2. The novel kelp-assisted seedling clamping machine according to claim 1, characterized in that: The power transmission mechanism of the rope splitting mechanism includes connecting rods and gear sets. One end of each connecting rod is connected to the output shaft of the gear set, and the other end is connected to the upper and lower parts of the sliding bushing, respectively. The rope splitting motor drives the gear set and connecting rods, causing the sliding bushing to slide along the shaft, thereby driving a pair of snap-on grippers to move towards or away from each other.
3. The novel kelp-assisted seedling clamping machine according to claim 1, characterized in that: The lower latch clamping claw is a U-shaped structure consisting of a movable clamping part and a fixed clamping part. The bottom of the movable clamping part is hinged to the main body, and a spring connects the upper part of the movable clamping part and the fixed clamping part.

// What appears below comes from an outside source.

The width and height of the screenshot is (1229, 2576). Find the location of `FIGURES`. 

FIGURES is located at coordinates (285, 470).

4. The novel kelp-assisted seedling clamping machine according to claim 3, characterized in that: Both the upper and lower buckle grippers have pointed heads with grooves, which better fit the rope structure and facilitate rope separation.

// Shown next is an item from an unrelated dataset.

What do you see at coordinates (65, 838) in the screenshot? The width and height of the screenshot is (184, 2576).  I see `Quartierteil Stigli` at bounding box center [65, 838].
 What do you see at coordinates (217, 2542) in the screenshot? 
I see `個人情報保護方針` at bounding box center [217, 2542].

5. The novel kelp-assisted seedling clamping machine according to claim 1, characterized in that: The spring assembly includes a fixed seat, a sliding seat bushing, a sliding shaft, and a clamping spring. The sliding seat bushing is sleeved on the sliding shaft, and the clamping spring is connected between the sliding seat bushing and the fixed seat. The slider is connected to the sliding seat bushing, and the fixed seat is fixed to the housing.
6. The novel kelp-assisted seedling clamping machine according to claim 1, characterized in that: A safety lever is installed on the housing. One end of the safety lever is hinged to the central shaft of the flange. The two ends of the sector flange are positioned by the blocking of the clamps, thereby limiting the position of the safety lever. An electric switch is provided above the sector flange, and a trigger block is fixed on one side of the sector flange.
7. The novel kelp-assisted seedling clamping machine according to claim 1, characterized in that: The feeding switch is a photoelectric switch, which is fixed in front of the clamping claw by a bracket. When a hand approaches, it automatically controls the operation of the rope feeding motor and the rope separating motor.
8. The novel kelp-assisted seedling clamping machine according to claim 1, characterized in that: The feeding switch is a universal switch. The universal switch is connected to slider two, which is located in a slide groove. The slide groove is installed on the box body, and electric switch two is installed on the slide groove. When the universal switch is pressed by hand, electric switch two is triggered, thereby controlling the operation of the rope feeding motor and the rope separating motor.
9. The novel kelp-assisted seedling clamping machine according to claim 1, characterized in that: An electrical control box is installed inside the enclosure.
10. The novel kelp-assisted seedling clamping machine according to claim 1, characterized in that: The hub of the rope-supporting pulley is wrapped with flexible material.